The shifting of public opinion on oil sands in Alberta and around the world, is another prime area where the corporations developing this resource are now responding to demands for authentic corporate social responsibility beyond providing investment, jobs and public relations campaigns.

Governments and industry who are not accountable, open and transparent, that do not align overtly and effectively with the values of the culture they operate in and fail refuse or neglect to adapt have reason to be afraid - very afraid.

The Alberta Party and Social Media
The Alberta Party and its membership gets this shift from vertical power based democracy to horizontal participatory democracy.  We know that social media is a powerful force to create and sustain this shift in power distribution and citizen participation in politics. We are mocked by those who's power comes from the status quo for saying we want to do politics differently.  We are belittled by conventional-traditional political thinkers who make comments like "it looks like the Alberta Party is trying to Tweet its way to power."   We are and we will because the capacity to do so is in the Internet here and the will of citizens for a better government will make it happen.

Those who think that accusing the Alberta Party of "Tweeting it's way to power" are partly true but they don't understand the difference this new technology is making.  What is happening is not a set of weak tie  relationships but new vibrant networks are forming of like-minded citizens who have decided to get involved in the spirit of Reboot.

They are citizens who are going to retake Control of our democracy and politics.  Many are looking to create Alternatives like the Alberta Party and others are dedicated to changing others parties from within.  Then there is the need to Delete the old attitudes that lead to cynicism and disengagement from politics and participating in preserving our democracy.

Rebooting Alberta
The Reboot Alberta effort was the sparked that got progressives in Alberta together where we realized we were not alone and others shared our values and perceptions.  We also realized political complacency was not a citizenship option in Alberta any more.  We had to get engaged in the political culture of the times to change the trajectory from the hard core right wing shift we saw happening with the rise of the Wildrose Alliance and its libertarian governing ideology.
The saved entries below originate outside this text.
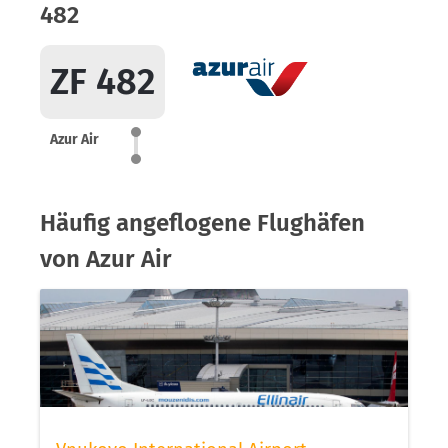
482
ZF 482
Azur Air
Häufig angeflogene Flughäfen
von Azur Air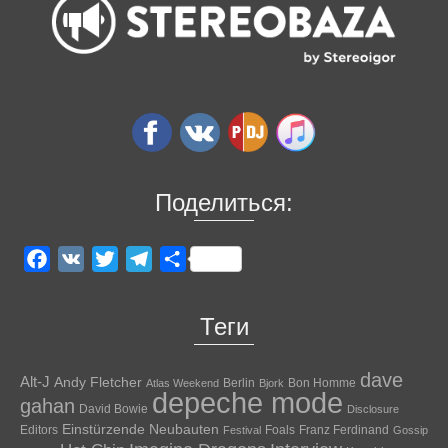
Поделиться:
Facebook
VK
Twitter
Telegram
Отправить
Теги
dave
Alt-J
Andy Fletcher
Berlin
Bon Homme
Atlas Weekend
Bjork
depeche mode
gahan
David Bowie
Disclosure
Einstürzende Neubauten
Editors
Foals
Franz Ferdinand
Festival
Gossip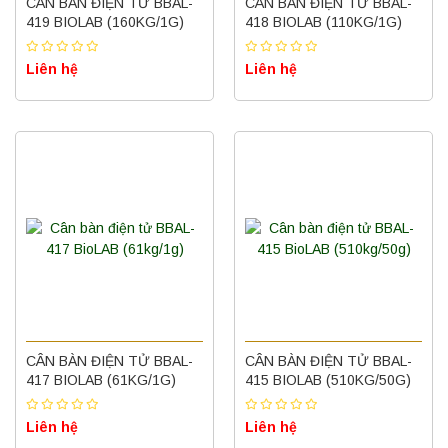
CÂN BÀN ĐIỆN TỬ BBAL-
CÂN BÀN ĐIỆN TỬ BBAL-
419 BIOLAB (160KG/1G)
418 BIOLAB (110KG/1G)
Liên hệ
Liên hệ
CÂN BÀN ĐIỆN TỬ BBAL-
CÂN BÀN ĐIỆN TỬ BBAL-
417 BIOLAB (61KG/1G)
415 BIOLAB (510KG/50G)
Liên hệ
Liên hệ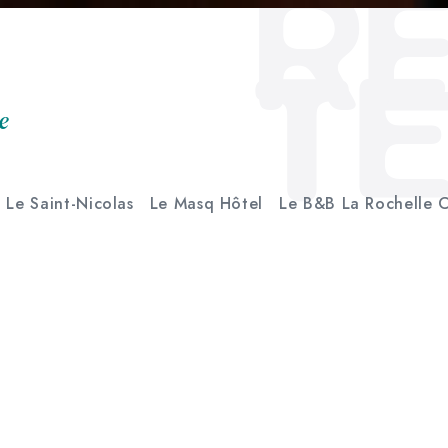
R
T
e
Le Saint-Nicolas
Le Masq Hôtel
Le B&B La Rochelle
The forlorn belief that there is no reason to believe that anything can or will change justified not getting involved.  The amazing way citizens in Egypt and Tunisia used their collected energy enabled by social media to overcome fear and get rid of dictators has to be an inspiration.  Citizens in Alberta are starting to challenge how their governments work and behave.

Albertans have a safe secure and stable society but without much resolve to achieve our true potential. We must move past the pure economic realm of the Alberta Advantage.  We need to consider what are our Alberta Aspirations in this changing world.  Those aspirations, must be a stretch that worthy of us and push our potential as people and a province.  We have to be a more integrated in our thinking and always be concerned for the economy, the environment and our social cohesion in policy and politics.

One of my aspirations as an Albertan is in the spirit and intend of the new Alberta Party as we create a new progressive, inclusive political culture with integrity, accountability, transparency, fiscal responsibility and environmental stewardship as fundamental values.  I see so much potential in this new citizen's movement that has morphed into the Alberta Party.  I am inspired by the courage and commitment of individual Egyptians and Tunisians who have so much more to lose and so much to gain by getting engaged.  I only hope Albertans  will now commit to change by a personal resolution for a peaceful but profound political revolution in Alberta.